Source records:
-.-.-
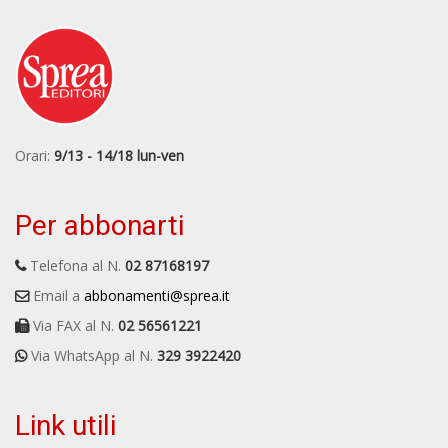
Orari:
9/13 - 14/18 lun-ven
Per abbonarti
Telefona al N.
02 87168197
Email a
abbonamenti@sprea.it
Via FAX al N.
02 56561221
Via WhatsApp al N.
329 3922420
Link utili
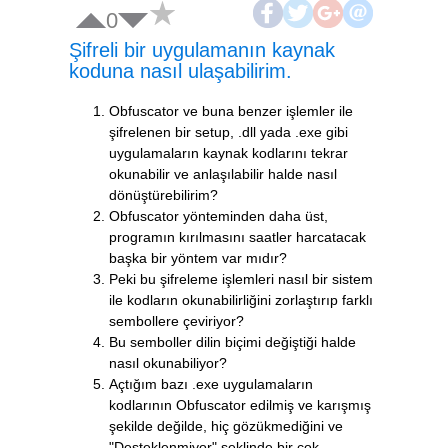
0
Şifreli bir uygulamanın kaynak
koduna nasıl ulaşabilirim.
Obfuscator ve buna benzer işlemler ile
şifrelenen bir setup, .dll yada .exe gibi
uygulamaların kaynak kodlarını tekrar
okunabilir ve anlaşılabilir halde nasıl
dönüştürebilirim?
Obfuscator yönteminden daha üst,
programın kırılmasını saatler harcatacak
başka bir yöntem var mıdır?
Peki bu şifreleme işlemleri nasıl bir sistem
ile kodların okunabilirliğini zorlaştırıp farklı
sembollere çeviriyor?
Bu semboller dilin biçimi değiştiği halde
nasıl okunabiliyor?
Açtığım bazı .exe uygulamaların
kodlarının Obfuscator edilmiş ve karışmış
şekilde değilde, hiç gözükmediğini ve
"Desteklenmiyor" şeklinde bir çok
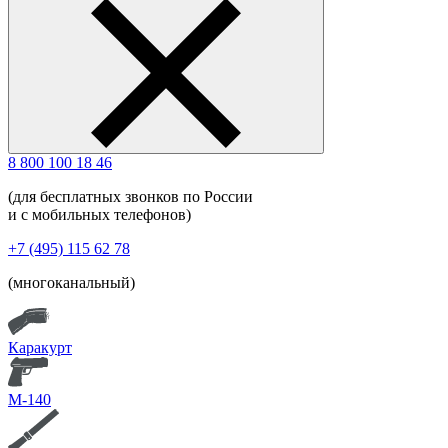
8 800 100 18 46
(для бесплатных звонков по России
и с мобильных телефонов)
+7 (495) 115 62 78
(многоканальный)
Каракурт
М-140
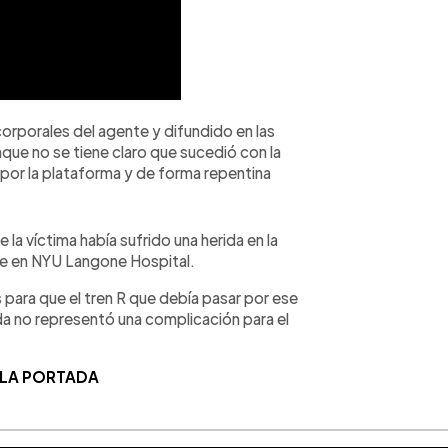
orporales del agente y difundido en las
que no se tiene claro que sucedió con la
or la plataforma y de forma repentina
la víctima había sufrido una herida en la
e en NYU Langone Hospital.
para que el tren R que debía pasar por ese
egada no representó una complicación para el
 LA PORTADA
-.-.-
WHAT TO WORK ON:
Could you retype every record above exactly, leaving the pictures out?

RESPONSE TO THE EXERCISE:
Orari:
9/13 - 14/18 lun-ven
Per abbonarti
Telefona al N.
02 87168197
Email a
abbonamenti@sprea.it
Via FAX al N.
02 56561221
Via WhatsApp al N.
329 3922420
Link utili
0
Şifreli bir uygulamanın kaynak
koduna nasıl ulaşabilirim.
Obfuscator ve buna benzer işlemler ile
şifrelenen bir setup, .dll yada .exe gibi
uygulamaların kaynak kodlarını tekrar
okunabilir ve anlaşılabilir halde nasıl
dönüştürebilirim?
Obfuscator yönteminden daha üst,
programın kırılmasını saatler harcatacak
başka bir yöntem var mıdır?
Peki bu şifreleme işlemleri nasıl bir sistem
ile kodların okunabilirliğini zorlaştırıp farklı
sembollere çeviriyor?
Bu semboller dilin biçimi değiştiği halde
nasıl okunabiliyor?
Açtığım bazı .exe uygulamaların
kodlarının Obfuscator edilmiş ve karışmış
şekilde değilde, hiç gözükmediğini ve
"Desteklenmiyor" şeklinde bir çok
8 800 100 18 46
(для бесплатных звонков по России
и с мобильных телефонов)
+7 (495) 115 62 78
(многоканальный)
Каракурт
М-140
orporales del agente y difundido en las
que no se tiene claro que sucedió con la
or la plataforma y de forma repentina
la víctima había sufrido una herida en la
e en NYU Langone Hospital.
para que el tren R que debía pasar por ese
egada no representó una complicación para el
 LA PORTADA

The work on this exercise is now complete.